* _Exercise_
Which lines have the string "eğitim"? Copy all of them from the entries below.

* _Provided material_
_ _ _ _
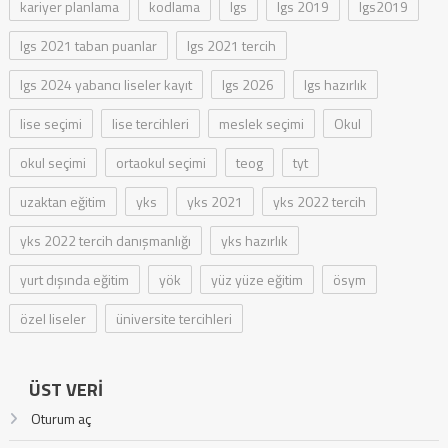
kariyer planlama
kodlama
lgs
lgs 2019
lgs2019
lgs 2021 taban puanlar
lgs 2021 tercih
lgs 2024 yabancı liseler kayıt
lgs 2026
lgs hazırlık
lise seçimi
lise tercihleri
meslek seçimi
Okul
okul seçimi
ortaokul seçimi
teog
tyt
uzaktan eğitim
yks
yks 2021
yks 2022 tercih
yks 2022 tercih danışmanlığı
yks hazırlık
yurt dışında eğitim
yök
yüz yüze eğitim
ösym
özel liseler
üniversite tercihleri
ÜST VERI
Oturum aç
_ _ _ _
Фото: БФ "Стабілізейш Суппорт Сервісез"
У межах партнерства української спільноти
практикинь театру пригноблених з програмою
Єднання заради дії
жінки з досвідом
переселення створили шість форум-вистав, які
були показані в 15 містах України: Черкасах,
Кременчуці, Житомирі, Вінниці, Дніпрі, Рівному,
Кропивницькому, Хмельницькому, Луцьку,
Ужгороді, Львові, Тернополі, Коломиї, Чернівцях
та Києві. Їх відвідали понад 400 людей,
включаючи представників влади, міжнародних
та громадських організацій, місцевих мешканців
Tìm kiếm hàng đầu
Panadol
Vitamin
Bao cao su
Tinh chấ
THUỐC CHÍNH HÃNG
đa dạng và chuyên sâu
_ _ _ _
* _Answer section_
uzaktan eğitim
yurt dışında eğitim
yüz yüze eğitim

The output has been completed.